Maria Jirwe, PhD candidate, MSc, RN, Department of Neurobiology, Care Sciences and Society, Division of Nursing, Karolinska Institutet, Stockholms Sjukhem Foundation, Sweden; Kate Gerrish, PhD, MSc, RN, Professor, Centre for Health and Social Care Research, Sheffield Hallam University, UK; Azita Emami, Senior Lecturer, PhD, RN, Associate Professor, Department of Neurobiology, Care Sciences and Society, Division of Nursing, Karolinska Institutet, Stockholms Sjukhem Foundation, Sweden.

The multi-cultural composition of western societies continues to diversify as a result of globalisation, economic migration, and political strife, leading to an increase in asylum seekers and refugees (Brathwaite & Majumdar, 2006; Gebru & Willman, 2003; Pinikahana, Manias, & Happell, 2003; Suh, 2004). In Sweden, approximately 20% of the population was born in another country or one or both parents were (Swedish Statistical Central Bureau, 1999). The multi-cultural composition of today’s societies presents considerable challenges for health care providers (Campinha-Bacote, 2002; Gebru & Willman, 2003).

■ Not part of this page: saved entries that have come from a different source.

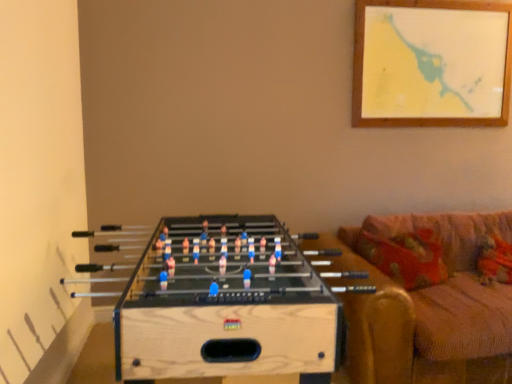 Question: Considering their positions, is natural wood foosball table at lower left located in front of or behind velvet orange couch at right?

Choices:
 (A) front
 (B) behind

Answer: (A)

Question: Visually, is natural wood foosball table at lower left positioned to the left or to the right of velvet orange couch at right?

Choices:
 (A) right
 (B) left

Answer: (B)

Question: Considering the positions of natural wood foosball table at lower left and velvet orange couch at right in the image, is natural wood foosball table at lower left taller or shorter than velvet orange couch at right?

Choices:
 (A) short
 (B) tall

Answer: (B)

Question: Considering the positions of point (474, 332) and point (369, 283), is point (474, 332) closer or farther from the camera than point (369, 283)?

Choices:
 (A) farther
 (B) closer

Answer: (B)

Question: Relative to natural wood foosball table at lower left, is velvet orange couch at right in front or behind?

Choices:
 (A) behind
 (B) front

Answer: (A)

Question: From their relative heights in the image, would you say velvet orange couch at right is taller or shorter than natural wood foosball table at lower left?

Choices:
 (A) short
 (B) tall

Answer: (A)

Question: Is velvet orange couch at right inside the boundaries of natural wood foosball table at lower left, or outside?

Choices:
 (A) outside
 (B) inside

Answer: (A) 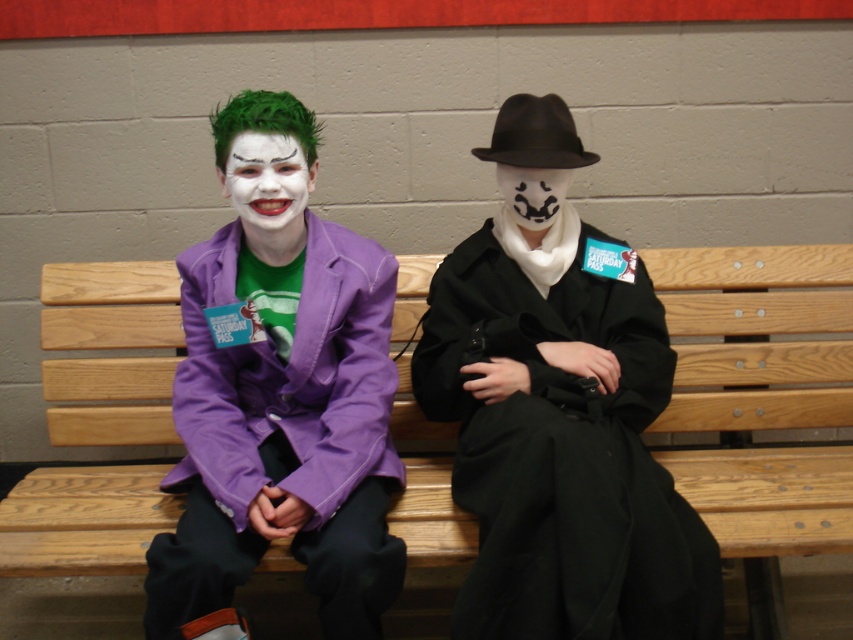 Question: Does matte purple jacket at center have a larger size compared to white matte mask at center?

Choices:
 (A) no
 (B) yes

Answer: (B)

Question: Considering the real-world distances, which object is farthest from the matte white face at center?

Choices:
 (A) matte purple jacket at center
 (B) white matte mask at center

Answer: (B)

Question: Is purple matte jacket at left to the right of white matte mask at center from the viewer's perspective?

Choices:
 (A) yes
 (B) no

Answer: (B)

Question: Which point is farther to the camera?

Choices:
 (A) (534, 323)
 (B) (202, 403)
 (C) (560, 177)

Answer: (C)

Question: Among these objects, which one is nearest to the camera?

Choices:
 (A) matte purple jacket at center
 (B) matte white face at center

Answer: (A)

Question: Is matte purple jacket at center in front of black matte coat at center?

Choices:
 (A) no
 (B) yes

Answer: (A) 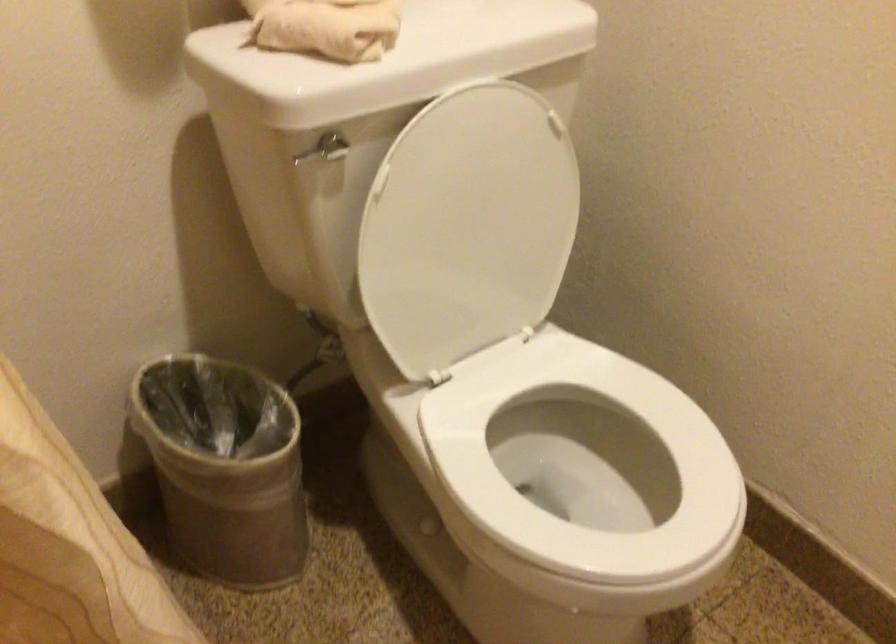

The term ‘cultural competence’ is used extensively in nursing literature, to refer to the multi-cultural knowledge base that nurses need, together with the ability to apply such knowledge in practice (CampinhaBacote, 2002; Leininger, 1999; Leuning, Swiggum, Wiegert, & McCullough-Zander, 2002). Culturally competent nurses are sensitive to cultural differences, and base their care on this. They also seek to challenge marginalization and discrimination (Gerrish & Papadopoulos, 1999; Meleis, 1999). Transcultural nursing is the field of study in helping nurses to become culturally competent.

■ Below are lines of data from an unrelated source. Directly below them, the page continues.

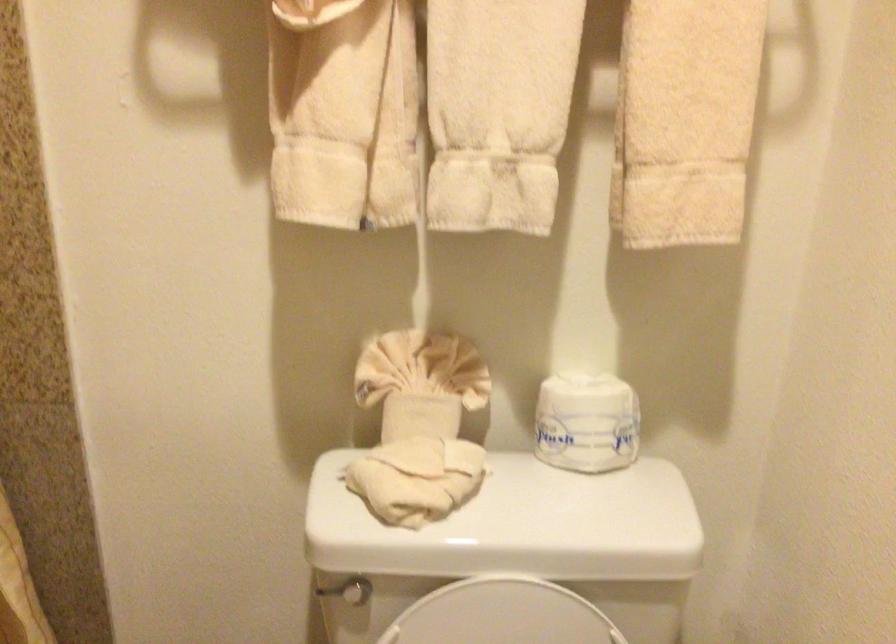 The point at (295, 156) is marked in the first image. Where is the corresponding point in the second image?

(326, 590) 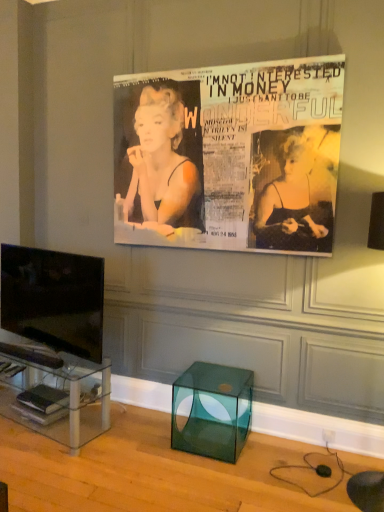 Question: In the image, is matte black poster at upper center on the left side or the right side of hardcover book at lower left, marked as the first magazine in a bottom-to-top arrangement?

Choices:
 (A) right
 (B) left

Answer: (A)

Question: Is point (236, 65) positioned closer to the camera than point (34, 414)?

Choices:
 (A) closer
 (B) farther

Answer: (A)

Question: Estimate the real-world distances between objects in this image. Which object is closer to the clear glass tv stand at lower left?

Choices:
 (A) hardcover book at lower left, marked as the first magazine in a bottom-to-top arrangement
 (B) matte black magazine at lower left, placed as the 2th magazine when sorted from bottom to top
 (C) black glossy tv at left
 (D) matte black poster at upper center
 (E) matte black magazine at lower left, acting as the 1th magazine starting from the top

Answer: (B)

Question: Which is farther from the transparent glass cube at lower center?

Choices:
 (A) black glossy tv at left
 (B) matte black magazine at lower left, which ranks as the second magazine in top-to-bottom order
 (C) matte black magazine at lower left, positioned as the third magazine in bottom-to-top order
 (D) matte black poster at upper center
 (E) clear glass tv stand at lower left

Answer: (D)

The term cultural competence consists of two words, culture and competence. Culture is defined as the learned, shared and transmitted values, beliefs, norms and life practices of a particular group of people (Leininger & McFarland, 2002). Peoples’ culture can be understood through their actions, that is, their behavioural patterns and through understanding why people act in the way they do; their functional patterns (Stier & Olsson, 2004). Culture can also be understood through an interpretation of one’s world, through one’s cognitive processes, or through a person’s understanding of their world, which is linked to their symbolic interactions (Stier & Olsson, 2004). Since cultural background greatly affects several aspects of people’s lives, i.e. their beliefs, language, religion, family structure and body image, this must be considered when caring for people from other cultures (Gerrish & Papadopoulos, 1999; Meleis, 1999). The International Council of Nurses defines competence as a level of performance, which demonstrates effective application of knowledge, skills, attitudes and judgements (ICN 2005). Cultural competence refers to the knowledge, skills, attitudes, and judgements, nurses need in order to care for people from diverse cultural backgrounds (Gerrish, 2000; Meleis, 1999).

Although nurses should have the competence to care for patients from diverse cultural backgrounds, nursing literature has shown that this is not the case (Boi, 2000; Cortis, 2004; Gerrish, 2000; Murphy & Clark, 1993). Studies show that nurses lacked cultural competence in face-to-face interactions and were not able to communicate adequately with patients that spoke a different language. The nurses’ inability to provide culturally competent care to minority-ethnic patients was usually related to their lack of knowledge about communicating with culturally diverse patients (Boi, 2000; Cioffi, 2003; Gerrish, 2001; Murphy & Clark, 1993). McKinley & Blackford, (2001) found that nurses applied the majority cultural groups’ views to individuals from minority groups, by persuading them to assist in the caring process, as they did with patients and families from the majority culture, without knowing that this was not culturally appropriate. These families only accepted because they wanted to be polite and please nursing staff.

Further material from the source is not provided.